Epictetus: Jalan Menuju Kebaikan Dimulai dari Pengakuan Akan Keburukan Diri

- Cuplikan layar
“If you desire to be good, begin by believing that you are wicked.”
—Epictetus
Jakarta, WISATA - Banyak orang ingin menjadi baik. Namun, menurut filsuf Stoik Epictetus, keinginan itu tidak cukup jika tidak disertai dengan satu langkah awal yang sering kali terasa pahit: mengakui bahwa diri ini belum sepenuhnya baik. Baginya, kesadaran bahwa kita masih memiliki keburukan adalah titik awal pertumbuhan moral yang sejati.
Kesadaran Diri adalah Pondasi Kebajikan
Epictetus menekankan pentingnya kesadaran diri. Ia percaya bahwa seseorang hanya bisa berubah jika terlebih dahulu bersedia melihat kenyataan tentang dirinya sendiri, termasuk kelemahan, kekurangan, dan kesalahan yang masih dimiliki. Tanpa pengakuan ini, seseorang akan hidup dalam ilusi dan merasa sudah cukup baik, padahal stagnan secara moral.
Menganggap diri sudah baik adalah jebakan ego. Sebaliknya, menganggap diri masih jauh dari kebaikan adalah tanda kerendahan hati, dan ini adalah gerbang untuk memulai perjalanan menuju perbaikan diri yang otentik.

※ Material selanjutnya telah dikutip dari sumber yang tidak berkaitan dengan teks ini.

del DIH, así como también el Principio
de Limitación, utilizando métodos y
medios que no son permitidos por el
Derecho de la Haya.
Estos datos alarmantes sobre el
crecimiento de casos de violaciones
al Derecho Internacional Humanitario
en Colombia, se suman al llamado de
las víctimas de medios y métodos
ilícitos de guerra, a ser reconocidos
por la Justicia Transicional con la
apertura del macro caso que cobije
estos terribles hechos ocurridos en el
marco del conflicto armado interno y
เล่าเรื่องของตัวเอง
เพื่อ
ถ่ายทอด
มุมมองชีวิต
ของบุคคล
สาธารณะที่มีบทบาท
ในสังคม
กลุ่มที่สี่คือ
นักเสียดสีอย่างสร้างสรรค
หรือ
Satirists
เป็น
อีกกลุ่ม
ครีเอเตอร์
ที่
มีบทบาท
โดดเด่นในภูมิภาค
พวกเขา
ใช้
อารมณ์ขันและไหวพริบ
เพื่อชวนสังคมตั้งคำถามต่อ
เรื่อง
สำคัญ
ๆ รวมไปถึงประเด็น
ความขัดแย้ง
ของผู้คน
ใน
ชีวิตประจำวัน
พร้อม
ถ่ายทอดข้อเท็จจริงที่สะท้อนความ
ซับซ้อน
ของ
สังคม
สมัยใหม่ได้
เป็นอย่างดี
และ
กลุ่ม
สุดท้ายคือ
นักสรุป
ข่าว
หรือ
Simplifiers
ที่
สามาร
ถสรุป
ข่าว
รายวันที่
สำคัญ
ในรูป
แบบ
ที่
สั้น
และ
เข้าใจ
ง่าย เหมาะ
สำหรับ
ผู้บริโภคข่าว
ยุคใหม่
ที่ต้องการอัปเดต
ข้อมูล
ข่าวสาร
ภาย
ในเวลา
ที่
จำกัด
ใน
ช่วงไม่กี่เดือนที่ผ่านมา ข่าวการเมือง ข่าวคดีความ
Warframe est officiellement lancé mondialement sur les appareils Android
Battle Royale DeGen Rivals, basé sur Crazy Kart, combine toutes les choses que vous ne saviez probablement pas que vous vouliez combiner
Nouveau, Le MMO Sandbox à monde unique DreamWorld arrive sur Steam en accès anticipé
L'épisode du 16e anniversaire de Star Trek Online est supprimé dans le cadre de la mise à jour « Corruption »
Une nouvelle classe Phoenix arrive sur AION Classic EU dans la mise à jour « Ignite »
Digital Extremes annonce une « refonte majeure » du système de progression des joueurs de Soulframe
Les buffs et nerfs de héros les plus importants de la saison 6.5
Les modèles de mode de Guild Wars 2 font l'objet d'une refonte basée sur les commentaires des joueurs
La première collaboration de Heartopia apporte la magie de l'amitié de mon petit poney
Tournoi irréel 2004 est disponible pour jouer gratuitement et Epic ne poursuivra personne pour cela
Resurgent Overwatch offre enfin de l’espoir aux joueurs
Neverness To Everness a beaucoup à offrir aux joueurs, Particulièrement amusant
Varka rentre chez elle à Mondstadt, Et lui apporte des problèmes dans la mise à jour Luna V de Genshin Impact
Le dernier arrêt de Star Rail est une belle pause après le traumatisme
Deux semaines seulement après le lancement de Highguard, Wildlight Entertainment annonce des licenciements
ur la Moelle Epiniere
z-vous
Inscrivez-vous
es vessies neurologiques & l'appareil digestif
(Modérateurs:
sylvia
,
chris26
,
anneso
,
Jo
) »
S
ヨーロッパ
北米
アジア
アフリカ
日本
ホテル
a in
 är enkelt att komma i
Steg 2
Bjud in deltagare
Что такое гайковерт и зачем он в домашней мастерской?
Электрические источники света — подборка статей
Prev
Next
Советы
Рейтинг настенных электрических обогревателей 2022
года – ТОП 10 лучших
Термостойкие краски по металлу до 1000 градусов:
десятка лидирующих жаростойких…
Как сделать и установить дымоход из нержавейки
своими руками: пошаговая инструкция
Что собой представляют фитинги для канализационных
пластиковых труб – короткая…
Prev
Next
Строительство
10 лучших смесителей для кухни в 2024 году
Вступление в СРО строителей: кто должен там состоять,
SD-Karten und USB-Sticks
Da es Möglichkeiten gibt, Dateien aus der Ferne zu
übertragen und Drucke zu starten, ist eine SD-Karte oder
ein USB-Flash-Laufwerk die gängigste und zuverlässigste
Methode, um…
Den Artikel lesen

Mengapa Mengakui Keburukan Itu Penting?
Mengakui keburukan bukan berarti merendahkan diri secara berlebihan, melainkan menyadari bahwa kita semua adalah manusia yang belum sempurna. Dengan begitu, kita membuka ruang untuk belajar, berkembang, dan memperbaiki diri. Seseorang yang merasa dirinya sudah "benar" tidak akan pernah merasa perlu untuk belajar hal baru. Sebaliknya, mereka yang tahu bahwa dirinya masih jauh dari sempurna akan terus mencari cara untuk tumbuh.
Dalam konteks ini, Epictetus mengajak kita bersikap jujur kepada diri sendiri. Lihatlah ke dalam, bukan hanya ke luar. Nilailah motif di balik tindakan, bukan sekadar hasilnya.
Filsafat Sebagai Latihan Moral
Stoikisme bukan sekadar teori, tapi latihan hidup. Epictetus percaya bahwa untuk menjadi orang baik, kita harus terus-menerus melatih diri seperti seorang atlet yang berlatih fisik. Namun latihan ini bukan soal kekuatan tubuh, melainkan ketangguhan moral: kejujuran, kesederhanaan, pengendalian diri, dan belas kasih.
Seseorang yang tahu bahwa dirinya memiliki keburukan akan lebih mudah menerima kritik, lebih terbuka terhadap nasihat, dan lebih mampu mengendalikan egonya saat dipuji.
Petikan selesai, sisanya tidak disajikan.